Published by Random House Publishing Group on April 28, 2020
Genres: Social Science, Poverty & Homelessness, Political Science, Public Policy, Social Services & Welfare, Sociology, Urban
A NEW YORK TIMES NOTABLE BOOK • From an award-winning journalist, a poignant and gripping immersion in the life of a young, homeless single mother amid her quest to find stability and shelter in the richest city in AmericaLONGLISTED FOR THE PEN/JEAN STEIN BOOK AWARD • “A lesson for us all, and a testament to the bigness of the small story, to the power of intimate narratives to speak to something much larger.”—The New York Times
Camila is twenty-two years old and a new mother. She has no family to rely on, no partner, and no home.
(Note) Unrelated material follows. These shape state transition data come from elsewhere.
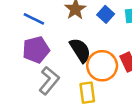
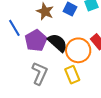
blue line: (34, 19) -> (14, 28), turned 48
purple pentagon: (36, 50) -> (36, 40), moved

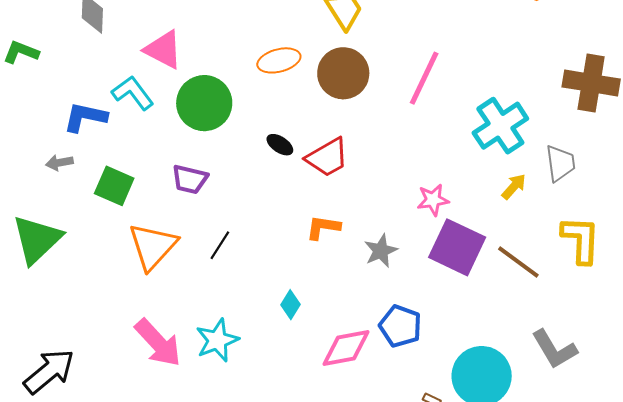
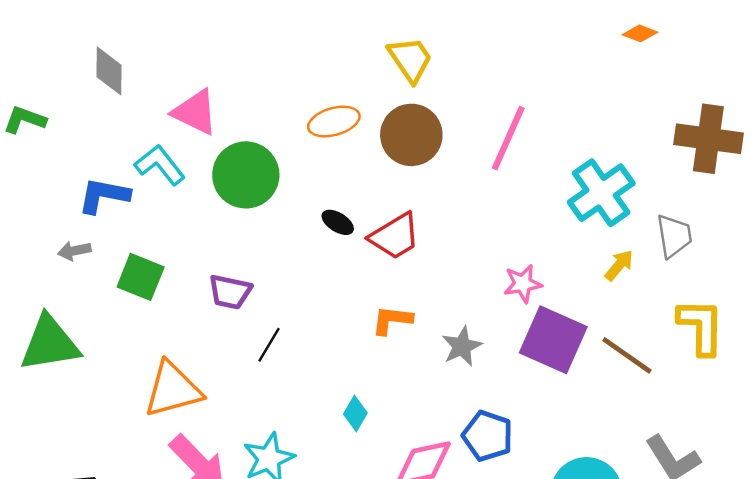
purple trapezoid: (190, 179) -> (230, 292), moved
green triangle: (37, 239) -> (50, 343), turned 36
orange triangle: (153, 246) -> (173, 389), moved, turned 34

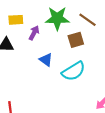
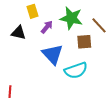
yellow rectangle: (16, 20) -> (33, 11), turned 64
blue triangle: (46, 60) -> (53, 54), size x1.6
Despite her intelligence and determination, the odds are firmly stacked against her. In this extraordinary work of literary reportage, Lauren Sandler chronicles a year in Camila’s life—from the birth of her son to his first birthday—as she navigates the labyrinth of poverty and homelessness in New York City. In her attempts to secure a safe place to raise her son and find a measure of freedom in her life, Camila copes with dashed dreams, failed relationships, the desolation of abandonment, and miles of red tape with grit, humor, and uncanny resilience.
Every day, more than forty-five million Americans attempt to survive below the poverty line. Every night, nearly sixty thousand people sleep in New York City-run shelters, 40 percent of them children. In This Is All I Got, Sandler brings this deeply personal issue to life, vividly depicting one woman's hope and despair and her steadfast determination to change her life despite the myriad setbacks she encounters.
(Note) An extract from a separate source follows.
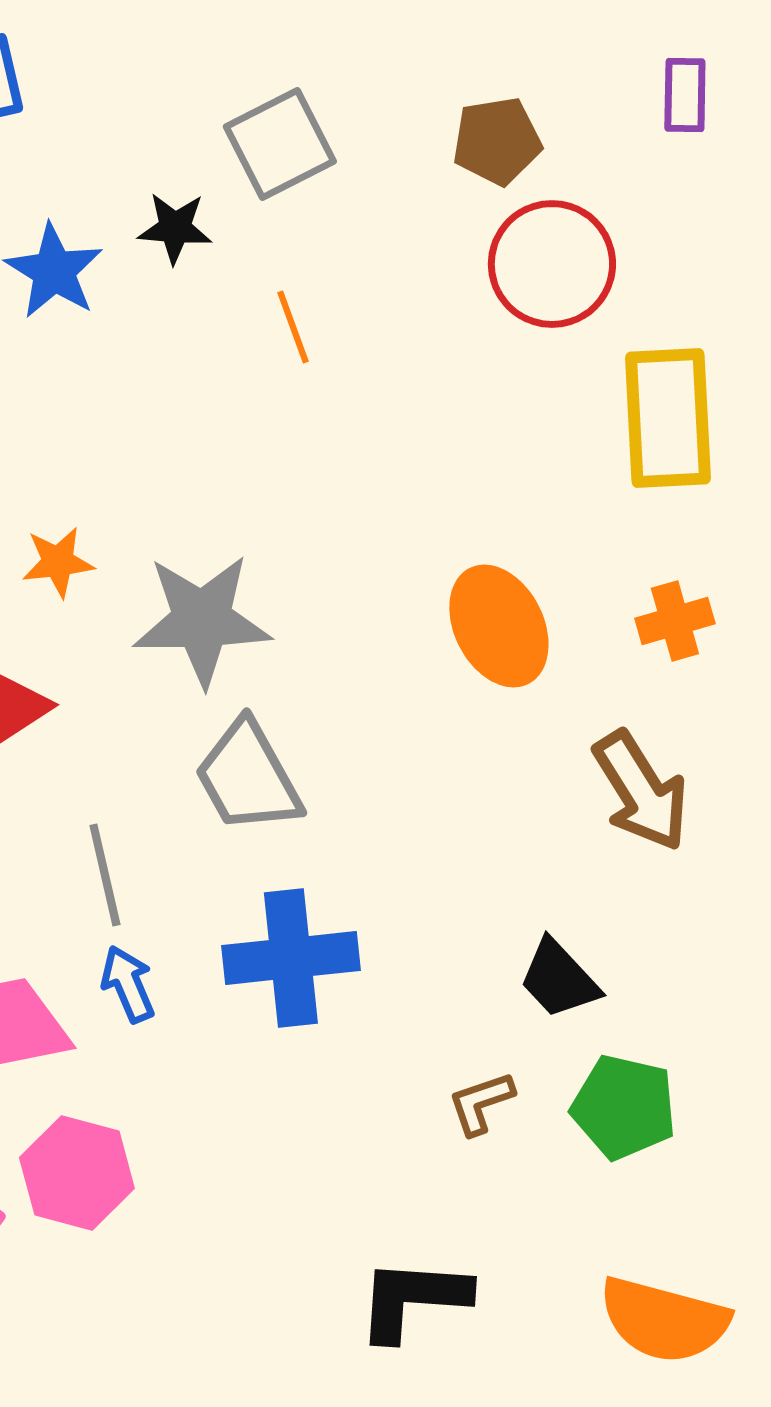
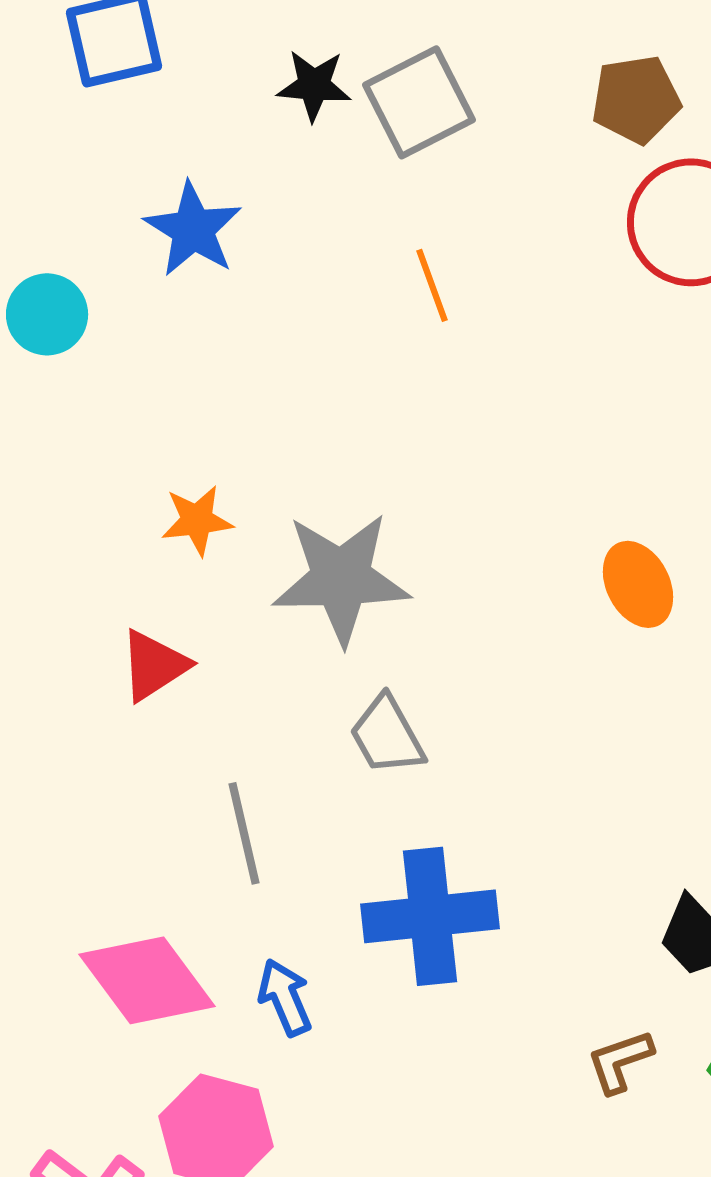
black star: (175, 228) -> (314, 85), moved
orange ellipse: (499, 626) -> (638, 584), size x0.7
gray trapezoid: (248, 777) -> (387, 735), size x0.7
blue arrow: (128, 984) -> (285, 997), moved

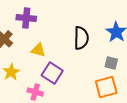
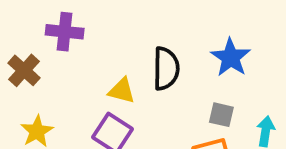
yellow triangle: (38, 50) -> (122, 91), moved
This Is All I Got is a rare feat of reporting and a dramatic story of survival. Sandler’s candid and revealing account also exposes the murky boundaries between a journalist and her subject when it becomes impossible to remain a dispassionate observer. She has written a powerful and unforgettable indictment of a system that is often indifferent to the needs of those it serves, and that sometimes seems designed to fail.
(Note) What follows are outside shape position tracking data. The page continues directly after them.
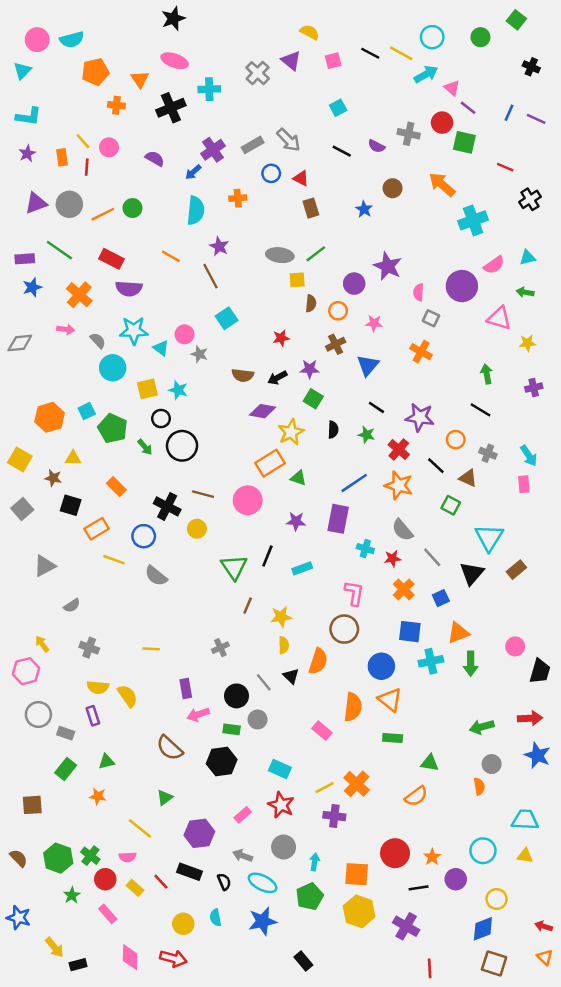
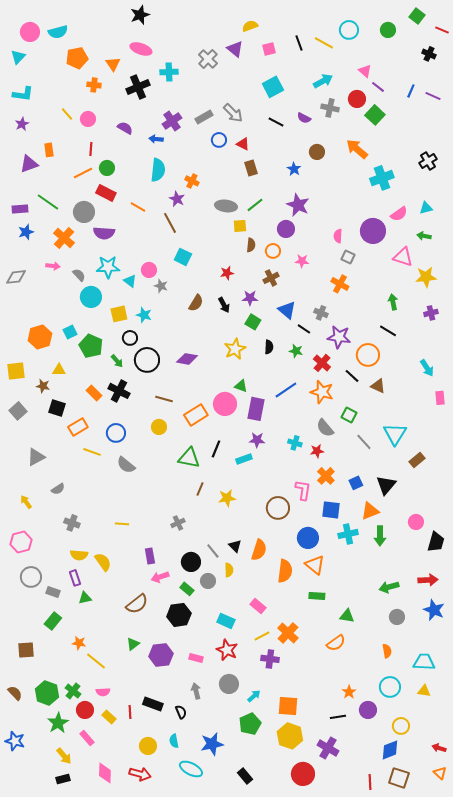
yellow semicircle: (310, 32) -> (250, 26), turned -49
black line: (370, 53) -> (299, 43), turned 42
cyan arrow: (426, 74) -> (323, 81), moved
cyan square: (338, 108) -> (273, 87), size x1.5
green square: (464, 142) -> (375, 115), turned 30
orange rectangle: (62, 157) -> (49, 150), moved
red line: (87, 167) -> (91, 149), moved
red line: (505, 167) -> (442, 30), moved
blue arrow: (193, 172) -> (156, 139), turned 48
orange cross: (238, 198) -> (192, 181), moved, turned 32
gray circle: (69, 204) -> (84, 212), moved
red rectangle: (111, 259) -> (106, 193), moved
purple star: (388, 266) -> (298, 205), moved
cyan square: (227, 318) -> (183, 257), turned -30
yellow star: (528, 343) -> (426, 277), size x1.5
blue triangle: (368, 365) -> (287, 310), moved, turned -30
brown semicircle: (243, 375) -> (196, 303), turned -66
black arrow: (277, 378) -> (224, 305), turned -91
purple diamond: (263, 411) -> (187, 359), moved
orange circle: (456, 440) -> (368, 355), size x1.5
gray cross: (488, 453) -> (321, 313), moved
yellow square: (20, 459) -> (16, 371), turned -36
orange rectangle: (270, 463) -> (196, 415), moved
pink rectangle: (524, 484) -> (440, 398), moved
pink circle: (248, 500) -> (225, 404), moved
green square: (451, 505) -> (349, 415), moved
black cross: (167, 506) -> (119, 391), moved
purple rectangle: (338, 519) -> (256, 409), moved
purple star: (296, 521) -> (257, 440), moved
gray line: (432, 557) -> (364, 442), moved
green triangle: (234, 567) -> (189, 458), turned -45
black triangle: (472, 573) -> (386, 485), moved
pink L-shape: (354, 593) -> (303, 490), moved
yellow arrow: (42, 644) -> (26, 502), moved
yellow semicircle: (284, 645) -> (229, 570), moved
orange semicircle: (318, 661) -> (259, 550), moved
green rectangle: (232, 729) -> (187, 589), turned 32
pink rectangle: (322, 731) -> (258, 606), moved
brown semicircle: (170, 748) -> (137, 604), turned -80
green triangle: (106, 762) -> (85, 598), moved
orange semicircle: (479, 786) -> (387, 651), moved
pink rectangle: (243, 815) -> (196, 658), turned 56
yellow line: (140, 828) -> (96, 661), moved
purple hexagon: (199, 833) -> (161, 655), moved
red circle: (395, 853) -> (303, 774), moved
gray arrow: (243, 856) -> (196, 691), turned 56
cyan arrow: (315, 862) -> (254, 696), turned 40
red line: (161, 882) -> (130, 712), turned 40
cyan ellipse: (263, 883) -> (191, 769), moved
green star: (72, 895) -> (58, 723), size x1.5
yellow arrow: (54, 947) -> (64, 756), moved
red line: (430, 968) -> (370, 782), moved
Praise for This Is All I Got
“A rich, sociologically valuable work that’s more gripping, and more devastating, than fiction.”—Booklist
“Vivid, heartbreaking. . . . Readers will be moved by this harrowing and impassioned call for change.”—Publishers Weekly
“A closely observed chronicle . . . Sandler displays her journalistic talent by unerringly presenting this dire situation. . . . An impressive blend of dispassionate reporting, pungent condemnation of public welfare, and gritty humanity.”—Kirkus Reviews
As I wrote in my last post, I’m going back through my lost reviews and pulling from my Goodreads and limited remaining posts that are currently somewhere floating around on the internet and stuck in some weird in-between on my WordPress. This week, I’m trying to post reviews from the four books I won from Goodreads giveaways in 2020: More than Words by Jill Santopolo; This is All I Got by Lauren Sandler; Josephus by B. Michael Antler; and the AMAZING Sherlock retelling – Angel of the Crows by Katherine Addison.
My confusing review of This is All I Got pulled from my Goodreads:
Okay, I’ve got no idea how I truly feel about this book. I won it a while ago in a GR Giveaway and finally got the chance to read it. I found it entertaining. I enjoy Sandler’s writing. But upon finishing it, I felt a bit icky. I was a single mother, barely getting by, at the age of 19. I received public assistance to cover daycare costs while I worked and attended school. I even found myself in the situation of making “too much” and losing childcare assistance, which meant I literally couldn’t afford to work. So I saw a lot of my past self in these pages. I identified with Camilla and it’s part of what pulled me into her story.
What felt wrong to me though, is that there is no story without Camila, but Camilla gained nothing by letting her story be told. It just feels like she was used and my heart hurts for her.
So yeah, just not sure about this one.
What about you? Have you read This is All I Got?
Have any thoughts about how and should a subject be compensated in a situation like this?